= TASK REQUIREMENTS =
Each line of the data that mentions the string "focus" needs to be identified and copied.

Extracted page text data
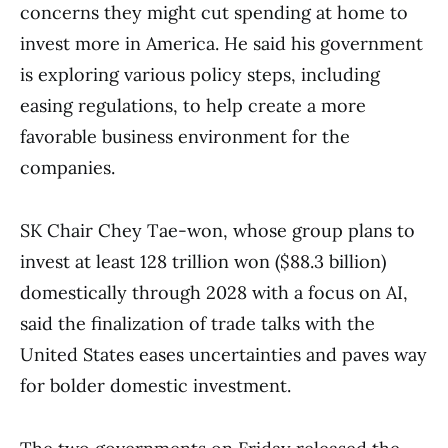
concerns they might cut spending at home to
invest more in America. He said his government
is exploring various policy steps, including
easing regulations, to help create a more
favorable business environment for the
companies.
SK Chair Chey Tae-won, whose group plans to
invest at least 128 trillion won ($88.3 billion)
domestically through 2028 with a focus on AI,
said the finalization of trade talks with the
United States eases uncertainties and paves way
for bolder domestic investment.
--
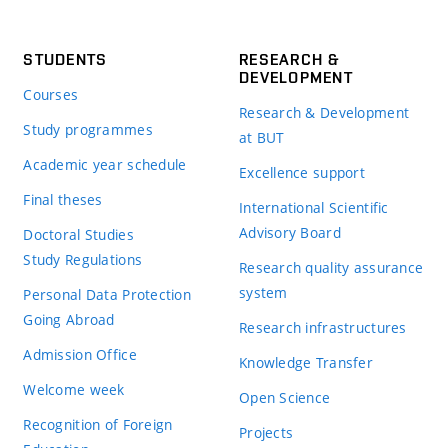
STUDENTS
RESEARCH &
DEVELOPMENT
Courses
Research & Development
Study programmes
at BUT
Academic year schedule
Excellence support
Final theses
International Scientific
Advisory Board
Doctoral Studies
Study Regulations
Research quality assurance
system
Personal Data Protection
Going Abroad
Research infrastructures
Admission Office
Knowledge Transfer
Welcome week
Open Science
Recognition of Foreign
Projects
...
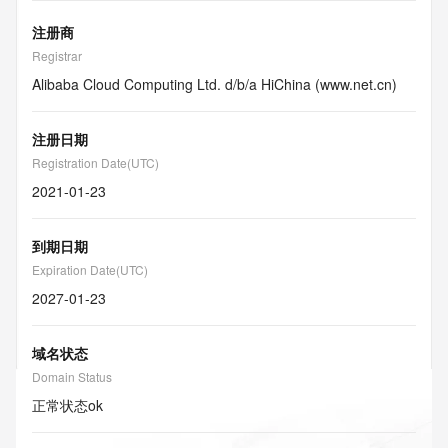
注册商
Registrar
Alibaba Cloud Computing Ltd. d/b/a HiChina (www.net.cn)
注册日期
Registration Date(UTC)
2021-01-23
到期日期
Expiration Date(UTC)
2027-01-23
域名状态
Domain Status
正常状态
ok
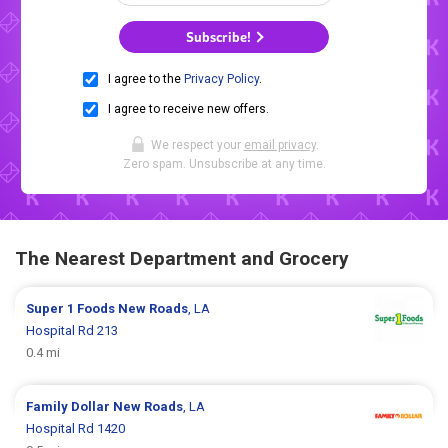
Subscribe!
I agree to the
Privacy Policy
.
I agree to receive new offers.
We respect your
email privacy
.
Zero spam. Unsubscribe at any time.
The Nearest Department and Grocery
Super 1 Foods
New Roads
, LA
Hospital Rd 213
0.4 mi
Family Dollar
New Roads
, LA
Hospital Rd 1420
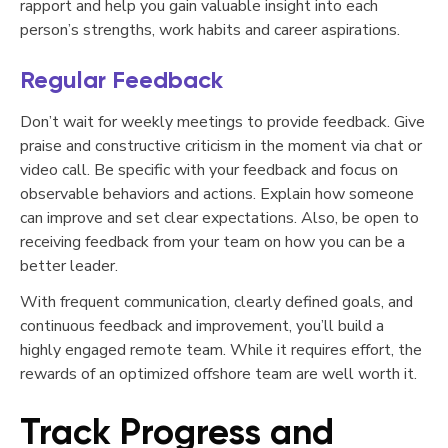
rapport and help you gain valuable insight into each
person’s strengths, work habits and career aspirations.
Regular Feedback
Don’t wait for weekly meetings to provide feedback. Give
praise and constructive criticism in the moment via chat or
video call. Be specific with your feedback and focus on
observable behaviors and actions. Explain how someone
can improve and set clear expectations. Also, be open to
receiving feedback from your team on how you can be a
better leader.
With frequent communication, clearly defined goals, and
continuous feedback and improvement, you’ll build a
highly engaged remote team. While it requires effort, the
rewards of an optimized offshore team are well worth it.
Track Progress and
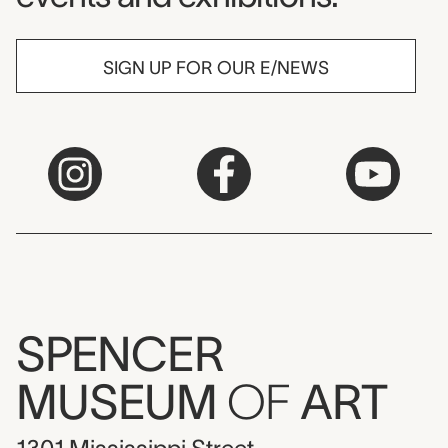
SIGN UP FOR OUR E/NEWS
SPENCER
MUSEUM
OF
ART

= RESPONSE FOR THIS EXERCISE =
domestically through 2028 with a focus on AI,
video call. Be specific with your feedback and focus on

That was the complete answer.